In a video clip, tweeted by former HuffPost SA editor Verashni Pillay, Mngxitama asks for an apology from event organisers.
“You all saw, I was sitting there and a white man comes to me threating tell me to stop my bullshit and you want to continue now here as if nothing has happened [sic].”
Pillay tweeted that BLF supporters pushed her off her chair.
South African National Editors’ Forum (Sanef) chairperson, and News24 politics editor, Mahlatse Gallens, said the BLF’s actions were in violation of a recent high court interdict.
On July 7, the High Court in Johannesburg granted Sanef an interdict to stop the BLF and Mngxitama from harassing, threatening, or intimidating journalists, or going to their homes.
“It is quite despicable that the BLF has no respect for the rule of law and our Constitution. They are now trying to shut down spaces for free expression,” Gallens said.
“That is how desperate they are to shut down the exposure of the rot of state capture.
“If theirs is the truth, why do they need violence and intimidation to spread it? It is important that South Africa understands that we need to defend our hard-won Constitution.”

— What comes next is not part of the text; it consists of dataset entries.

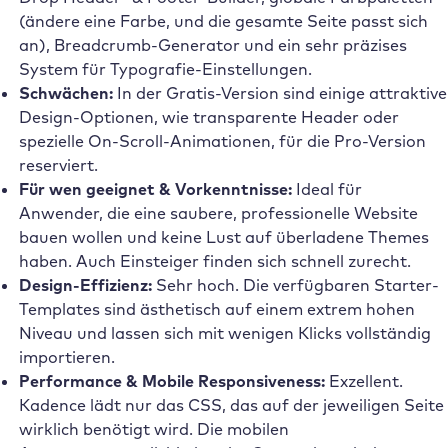
(ändere eine Farbe, und die gesamte Seite passt sich
an), Breadcrumb-Generator und ein sehr präzises
System für Typografie-Einstellungen.
Schwächen:
In der Gratis-Version sind einige attraktive
Design-Optionen, wie transparente Header oder
spezielle On-Scroll-Animationen, für die Pro-Version
reserviert.
Für wen geeignet & Vorkenntnisse:
Ideal für
Anwender, die eine saubere, professionelle Website
bauen wollen und keine Lust auf überladene Themes
haben. Auch Einsteiger finden sich schnell zurecht.
Design-Effizienz:
Sehr hoch. Die verfügbaren Starter-
Templates sind ästhetisch auf einem extrem hohen
Niveau und lassen sich mit wenigen Klicks vollständig
importieren.
Performance & Mobile Responsiveness:
Exzellent.
Kadence lädt nur das CSS, das auf der jeweiligen Seite
wirklich benötigt wird. Die mobilen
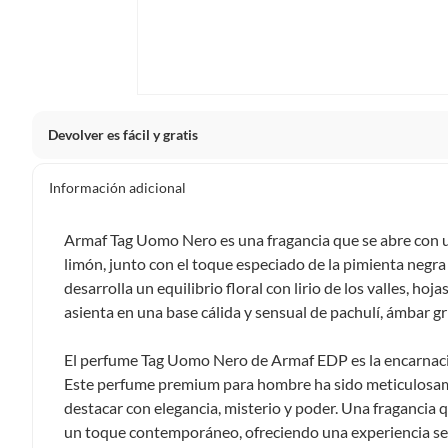
Devolver es fácil y gratis
Queremos que estés feliz con tu compra y que sientas nue
Información adicional
clientes cuentas con garantías y derechos que puedes ejerc
Tienes 5 días hábiles
para devolver por ley.
Armaf Tag Uomo Nero es una fragancia que se abre con u
De conformidad con lo establecido en el artículo 47 de la L
limón, junto con el toque especiado de la pimienta negra 
2439 de 2024, el término para que el cliente ejerza su dere
desarrolla un equilibrio floral con lirio de los valles, hoja
a partir de la recepción del producto, adicional el product
asienta en una base cálida y sensual de pachulí, ámbar gri
esto es, en su caja original, con los sellos y sin uso.
Tienes 30 días calendario
desde que recibes el producto para
El perfume Tag Uomo Nero de Armaf EDP es la encarnación
ciertas categorías no se pueden devolver si cambias de opinión
Este perfume premium para hombre ha sido meticulosa
Ten en cuenta que hay productos de ciertas categorías no se
destacar con elegancia, misterio y poder. Una fragancia 
personal, alimentos, bebidas, suplementos, medicamentos, vitam
un toque contemporáneo, ofreciendo una experiencia sen
electrónicos, tecnología, colchones, muebles y máquinas depor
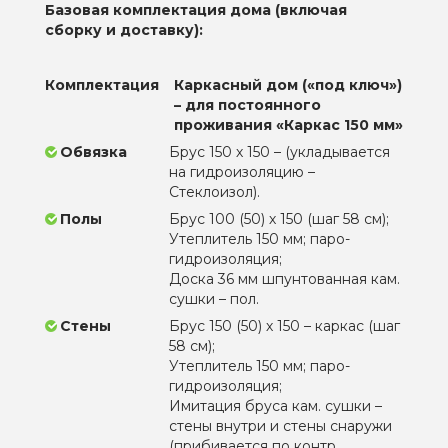
Базовая комплектация дома (включая
сборку и доставку):
Комплектация
Каркасный дом («под ключ»)
– для постоянного
проживания «Каркас 150 мм»
Обвязка
Брус 150 х 150 – (укладывается
на гидроизоляцию –
Стеклоизол).
Полы
Брус 100 (50) х 150 (шаг 58 см);
Утеплитель 150 мм; паро-
гидроизоляция;
Доска 36 мм шпунтованная кам.
сушки – пол.
Стены
Брус 150 (50) х 150 – каркас (шаг
58 см);
Утеплитель 150 мм; паро-
гидроизоляция;
Имитация бруса кам. сушки –
стены внутри и стены снаружи
(прибивается по контр.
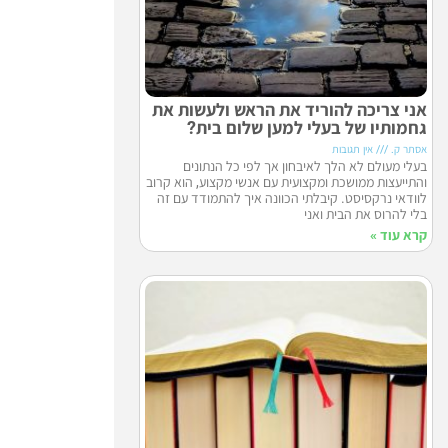
אני צריכה להוריד את הראש ולעשות את
גחמותיו של בעלי למען שלום בית?
אסתר ק.
אין תגובות
בעלי מעולם לא הלך לאיבחון אך לפי כל הנתונים
והתייעצות ממושכת ומקצועית עם אנשי מקצוע, הוא קרוב
לוודאי נרקסיסט. קיבלתי הכוונה איך להתמודד עם זה
בלי להרוס את הבית ואני
קרא עוד »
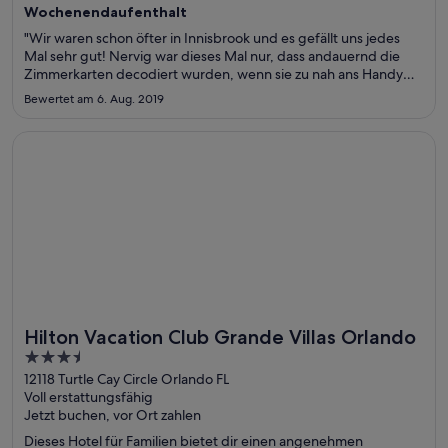
Wochenendaufenthalt
"Wir waren schon öfter in Innisbrook und es gefällt uns jedes
Mal sehr gut! Nervig war dieses Mal nur, dass andauernd die
Zimmerkarten decodiert wurden, wenn sie zu nah ans Handy
oder andere Magnetkarten gelegt wurden; das bedarf
Bewertet am 6. Aug. 2019
Verbesserung!!"
Wird in einem neuen Fenster geöffnet
Hilton Vacation Club Grande Villas Orlando
Hilton Vacation Club Grande Villas Orlando
Toll für Golfer
3.5
out
12118 Turtle Cay Circle Orlando FL
Voll erstattungsfähig
of
Jetzt buchen, vor Ort zahlen
5
Dieses Hotel für Familien bietet dir einen angenehmen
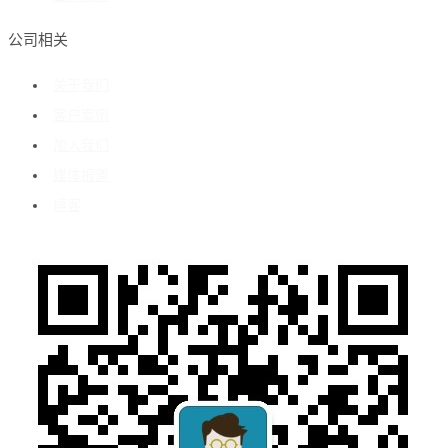
公司相关
关于我们
客户案例
加入我们
媒体报道
博客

Once the BLF supporters had left the gathering, amaBhungane managing partner Sam Sole said it was an attack on the one institution “holding the line”.
“The Gupta leaks have been a game changer for the media, but also for our politics,” Sole said in amaBhungane’s live stream of the event.
“We should not for one moment underestimate the Zupta faction. This is also a clear indication of desperation. The stuff we are publishing is having an impact.”
Zupta is a conflation of Zuma and Gupta.
Sole used developments at the South African Reserve Bank, the SABC, and Treasury as examples of recent “victories” in the public sector.
The amaBhungane Centre for Investigative Journalism is a non-profit company founded to develop investigative journalism in the public interest.
Together with the Daily Maverick and News24, amaBhungane has led the investigation into the emails leaked from the Gupta family. These have exposed the extent of the family’s influence in the South African public sector.